The “lost generation” describes those who came of age during the horrors of WWI, a generation usually identified with those born between 1883 and 1900.
Gertrude Stein coined the name, but Hemmingway popularized it in his novel, which takes its title from a passage in the Old Testament book of Ecclesiastes. Although life for the lost generation had been dark and disorienting, Hemmingway believed that there was hope for them, nonetheless. Even as the sun sets for a season, the sun also rises.
This is where we have been in the story of Ruth and her mother in law, Naomi.
Dark clouds of grief and disillusionment have surrounded Naomi. She has experienced tragedy in her marriage with the death of her husband and as a mother with the death of her two sons. When she moved away to Moab 10 years ago, she was full. Now, she has come back home empty.
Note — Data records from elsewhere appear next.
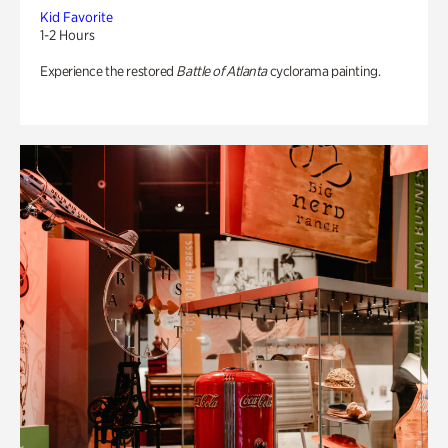
Kid Favorite
1-2 Hours
Experience the restored
Battle of Atlanta
cyclorama painting.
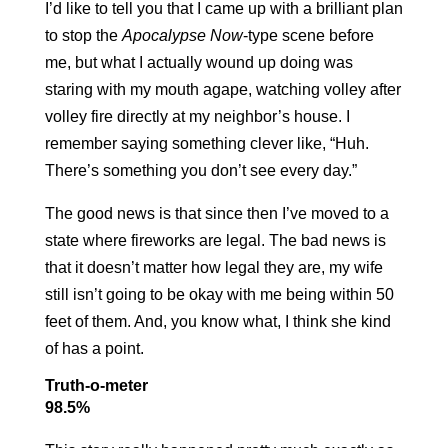
I’d like to tell you that I came up with a brilliant plan
to stop the
Apocalypse Now
-type scene before
me, but what I actually wound up doing was
staring with my mouth agape, watching volley after
volley fire directly at my neighbor’s house. I
remember saying something clever like, “Huh.
There’s something you don’t see every day.”
The good news is that since then I’ve moved to a
state where fireworks are legal. The bad news is
that it doesn’t matter how legal they are, my wife
still isn’t going to be okay with me being within 50
feet of them. And, you know what, I think she kind
of has a point.
Truth-o-meter
98.5%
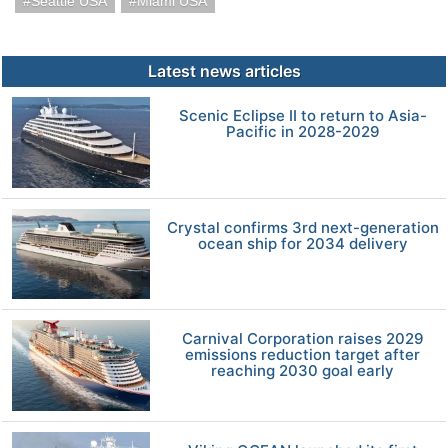
Seattle USA
Miami USA
Latest news articles
Scenic Eclipse II to return to Asia-
Pacific in 2028-2029
Crystal confirms 3rd next-generation
ocean ship for 2034 delivery
Carnival Corporation raises 2029
emissions reduction target after
reaching 2030 goal early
If there had been a poster-child for the lost generation in 1100 B.C., it would have been Naomi.
But as we read, the author wants us to feel hope rising. Naomi and Ruth have arrived in Bethlehem at the beginning of the barley harvest. God is at work. His plan is unfolding. The light of grace is just about to break through the clouds of despair.
Naomi and Ruth are about to learn that the sun not only sets, the sun also rises, which is the title of today’s message.
What I want you to know is that God will not leave us in the darkness.